* _Task requirements_
Among the entries below, find the line with "FROM ENGINEERING TO HUMAN", then quote it and each following line up to and including the line with "wish I'd trusted", and nothing else.

* _Data to process_
------------------------

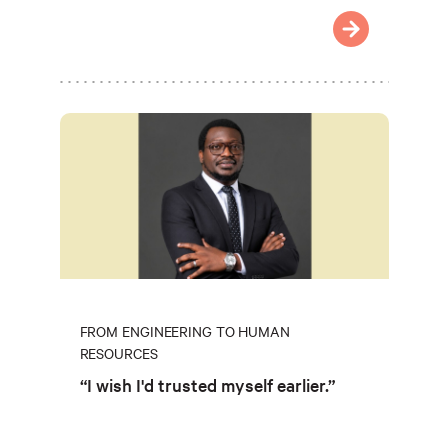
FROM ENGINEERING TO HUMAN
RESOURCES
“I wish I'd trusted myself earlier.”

------------------------

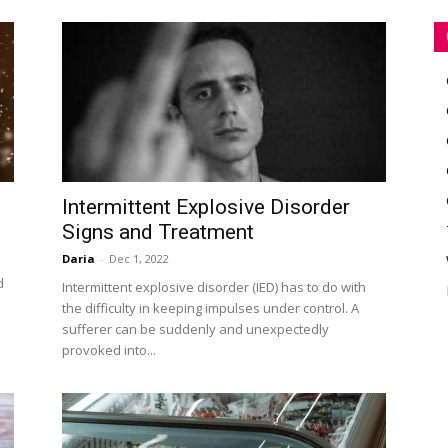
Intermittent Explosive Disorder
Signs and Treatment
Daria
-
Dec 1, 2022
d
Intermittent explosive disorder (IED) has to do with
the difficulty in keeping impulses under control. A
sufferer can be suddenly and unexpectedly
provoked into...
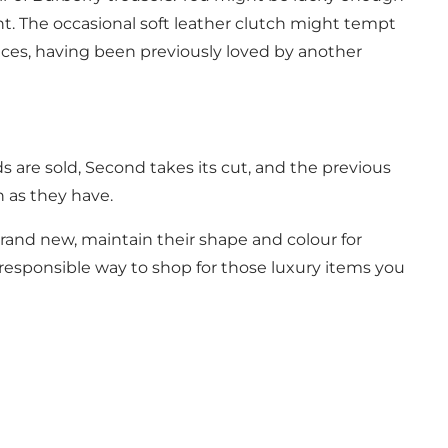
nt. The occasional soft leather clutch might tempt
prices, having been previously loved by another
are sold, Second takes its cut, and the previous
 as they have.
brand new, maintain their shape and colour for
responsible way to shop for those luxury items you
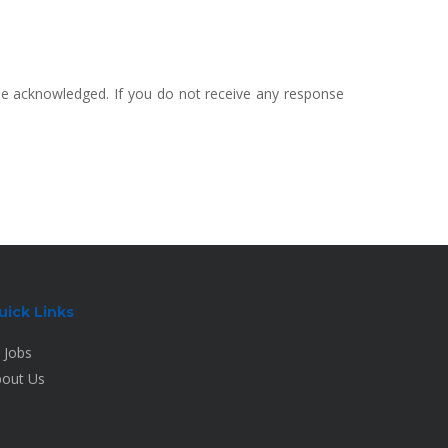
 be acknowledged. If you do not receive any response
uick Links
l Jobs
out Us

------------------------

* _Result of this exercise_
FROM ENGINEERING TO HUMAN
RESOURCES
“I wish I'd trusted myself earlier.”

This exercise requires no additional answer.